Marco Introini, floral designer gallaratese che insegna alla Fondazione Minoprio, parla delle potenzialità della nuova generazione di studenti
“Se stimolati correttamente, i ragazzi sanno raggiungere obiettivi anche ambiziosi”
di Marco D. Introini
Appassionare, coinvolgere, stimolare, solleticare la fantasia e la creatività… non lasciamoci fuorviare dall’opinione comune che vuole gli adolescenti troppo distratti dai social e troppo annoiati: nella mia esperienza scolastica da docente, riscontro che la generazione Z sia oltremodo bombardata da informazioni di ogni genere e sovrastimolata all’eccesso, ma questo ha portato i giovani a scegliere i loro modelli di riferimento, puntando senza indugio verso coloro i quali riescano a trasmettere l’intangibile. Ovvero, non la semplice conoscenza e tecnica, ma la passione che invece stimola a crescere e a cercare sempre il meglio.
Il prof.
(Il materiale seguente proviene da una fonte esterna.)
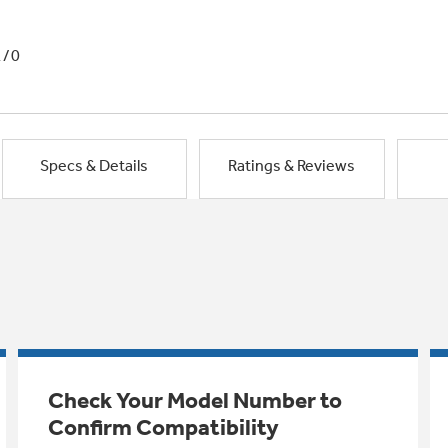
1/0
Specs & Details
Ratings & Reviews
Check Your Model Number to
Confirm Compatibility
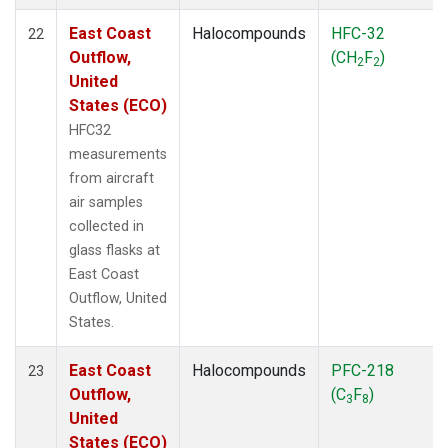
East Coast
Halocompounds
HFC-32
22
Outflow,
(CH
F
)
2
2
United
States (ECO)
HFC32
measurements
from aircraft
air samples
collected in
glass flasks at
East Coast
Outflow, United
States.
East Coast
Halocompounds
PFC-218
23
Outflow,
(C
F
)
3
8
United
States (ECO)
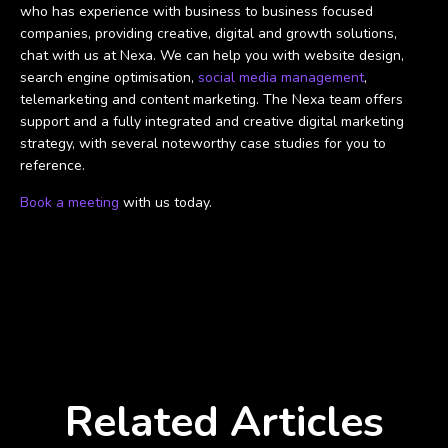
who has experience with business to business focused
companies, providing creative, digital and growth solutions,
chat with us at Nexa. We can help you with website design,
search engine optimisation,
social media management
,
telemarketing and content marketing. The Nexa team offers
support and a fully integrated and creative digital marketing
strategy, with several noteworthy case studies for you to
reference.
Book a meeting
with us today.
Related Articles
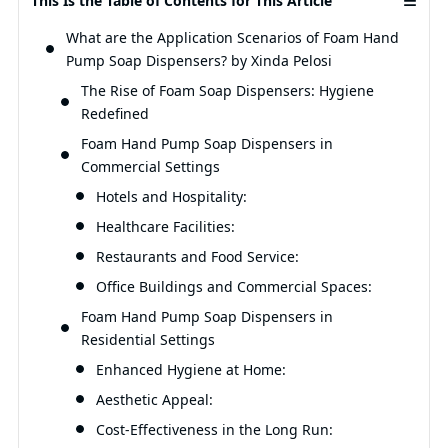
This Is the Table of Contents for This Article
What are the Application Scenarios of Foam Hand
Pump Soap Dispensers? by Xinda Pelosi
The Rise of Foam Soap Dispensers: Hygiene
Redefined
Foam Hand Pump Soap Dispensers in
Commercial Settings
Hotels and Hospitality:
Healthcare Facilities:
Restaurants and Food Service:
Office Buildings and Commercial Spaces:
Foam Hand Pump Soap Dispensers in
Residential Settings
Enhanced Hygiene at Home:
Aesthetic Appeal:
Cost-Effectiveness in the Long Run:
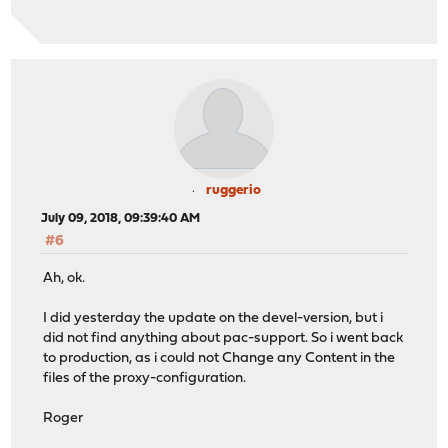
ruggerio
July 09, 2018, 09:39:40 AM
#6
Ah, ok.
I did yesterday the update on the devel-version, but i
did not find anything about pac-support. So i went back
to production, as i could not Change any Content in the
files of the proxy-configuration.
Roger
Schettini insegna
L’esempio più concreto e conosciuto di tutti credo sia il professor Vincenzo Schettini, che è riuscito a trasformare l’apprendimento della fisica, che a scuola ho trovato sempre interessante ma noiosa, in qualcosa di estremamente coinvolgente ed accattivante conquistando una fetta di pubblico enorme.
Quando sboccia la felicità
In questi anni ho partecipato a un sacco di progetti formativi, che hanno coinvolto alunni dalle scuole primarie sino all’università, come gli eventi del Fascination of plant day (che ormai ha cadenza biennale), e diversi altri. Una mia collega molto empatica con i bimbi, all’inizio delle lezioni chiedeva loro a cosa associassero il fiore, e la risposta quasi sempre era la medesima: “Felicità”. Ebbene questo sentimento che da piccoli ci è molto più evidente, col tempo non è che si sopisce, ma emerge ogni qualvolta ci si trovi a manipolare qualcosa di vivo come i fiori. Così capita che, creando composizioni con i fiori, ragazzi e ragazze si lasciano trascinare dalle emozioni che l’arte floreale porta con sé. In effetti noi fioristi abbiamo più o meno tutti la presunzione di fare il lavoro più bello del mondo, perché unisce alle competenze artistiche e all’estro innato, la bellezza di lavorare con elementi della natura.
Dalla teoria alla pratica
Un’altra cosa di cui i giovani hanno bisogno a mio parere, è non la semplice didattica fine a se stessa, ma l’esperienza sul campo unita a una discreta dose di autonomia: per questo, quando faccio loro realizzare simulazioni di eventi o li faccio partecipare a iniziative reali (come fiere e manifestazioni tematiche), arrivano a mettersi in discussione con risultati che talvolta mi lasciano a bocca aperta. Quindi, per favore, non etichettiamo le nuove generazioni accusandole di distrazione e apatia: loro sanno scegliere molto meglio di noi boomers (mi ci metto pure io). Semplicemente, non si accontentano di un approccio troppo nozionistico, fine a sé stesso, non accettano formatori non motivati e, se stimolati correttamente, sanno raggiungere obiettivi anche ambiziosi.
Formazione continua
Considero importante premiare più i loro progressi che non il raggiungimento della perfezione, perché rafforza in loro una mentalità di crescita e di apprendimento continuo, che non si conclude al termine del corso, ma che invece si perpetua nel tempo, portando a migliorarsi e a mettersi continuamente in discussione. Quest’ultimo è un concetto che invece la mia generazione spesso non riesce a fare proprio: ho colleghi che hanno la presunzione di sentirsi arrivati e al top della carriera, ma sono anni che non cambiano il loro metodi di lavoro o che non fanno aggiornamenti. Un buon professionista di 30 anni fa non è più al passo con i tempi ora: le dinamiche sono troppo veloci, le tecniche anche in campo floreale sono in continuo cambiamento e la formazione continua è dunque ormai una necessità.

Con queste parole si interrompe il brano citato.